New York City theoretically has four seasons, but talk to anyone who lives here (or don’t, they will probably complain to you about this unsolicited, um, not that we know any New Yorkers like that) and they will tell you that we really only have two — face-freezing wintry mix and sticky concrete inferno, with about two weeks in-between of all that is good and glorious on this earth (a popcorn-like explosion of blossoms from treetops to sidewalks and fiery carpets of every color foliage imaginable), or in modern terms, the stuff of which “no filter” Instagrams are made. And, lo, not a minute after those spring petals hit the gutters, we had our first few days of eau de hot trash and a peculiar brand of cloying airlessness at which inner cities excel and I wanted to climb into the freezer and never leave.
So long, oven. Goodbye, hot lattes. Sayonara, casseroles, braises and soups. Hellooooo popsicle season! I’ve been trying to cool my heels (yikes, Deb) in the popsicle category ever since the Summer of 2013, when on such an epic popsicle bender that I was worried about me, too. But I can only stay away so long. Plus, I realized this site didn’t have the most classic of easy homemade popsicles, a yogurt and berry version, and very shortly after trying a homemade one, I realized I never wanted to eat yogurt from a bowl with berries again. Spoons: so very last year.
As with the Summer of 2013, I still firmly believe that nobody who enjoys popsicles should be without Fany Gerson’s Paletas book. I have never made a recipe from the book that fell short of exceeding every expectation of what an ice pop could be. Each is awash in fresh ingredients, not too much sweetness, a perfect texture from the freezer (she credits the use of simple syrup), and a yield that’s downright magical, always filling my popsicle molds with no shortages or excess (how does she DO it?). These were no different, and they’re the prettiest ones yet. Don’t fight it: summer breakfast is served.
Yield: 10 popsicles from these molds, which hold about 1/3 cup liquid each
2 level cups fresh blackberries, or the berry of your choice
2 tablespoons (40 grams) honey
1/2 lemon or 1 small lime
1/2 cup (120 grams) water
1/2 cup (100 grams) granulated sugar
1 1/2 cups (340 grams) plain unsweetened Greek-style yogurt (1 cup fage = 227 grams)
If your berries are large, especially blackberries, cut them in half. Place berries in non-reactive (i.e. not aluminum or tin, which I suspect you weren’t using anyhow) bowl and squeeze 1 tablespoon lemon juice over it (save the peel; you’re about to use it). Add honey, stir to combine. Set aside.
Place lemon peel, water and sugar in a saucepan. Cook, stirring, until it comes to a boil and sugar has dissolved. Gently simmer for 5 minutes more. Strain out peel and chill syrup completely. You can do this in the fridge, but I find it much quicker to set the bowl of syrup in a larger bowl of ice water. Within 15 minutes, it should be quite cold to the touch.

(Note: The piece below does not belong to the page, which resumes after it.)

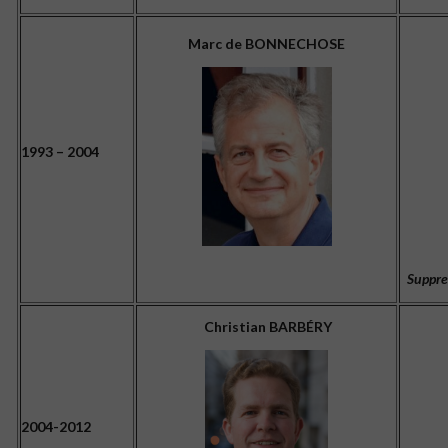
Marc de BONNECHOSE
1993 – 2004
Suppre
Christian BARBÉRY
2004-2012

Whisk yogurt and chilled syrup together.
Place the berry mixture and any juices that have accumulated in a blender and whirl until desired texture. (I left a few tiny chunks throughout.) If you loathe the seeds from raspberries or blackberries, puree fully and press through a fine-mesh strainer to remove seeds. Assemble popsicles by alternating pouring a little of the yogurt mixture, then a little of the berry mixture into each popsicle mold, repeating as desired until you reach 1/4-inch from the tops (to leave room for expansion as they freeze). Use a skewer to lightly swirl the mixtures together.
If using conventional molds, snap on the lid and freeze until solid, 3 to 4 hours. If using glasses or other unconventional molds, freeze until the pops are beginning to set (45 minutes to 1 hour), then insert the sticks and freeze until solid, 3 to 4 hours. If using an instant ice pop maker, follow the manufacturer’s instructions.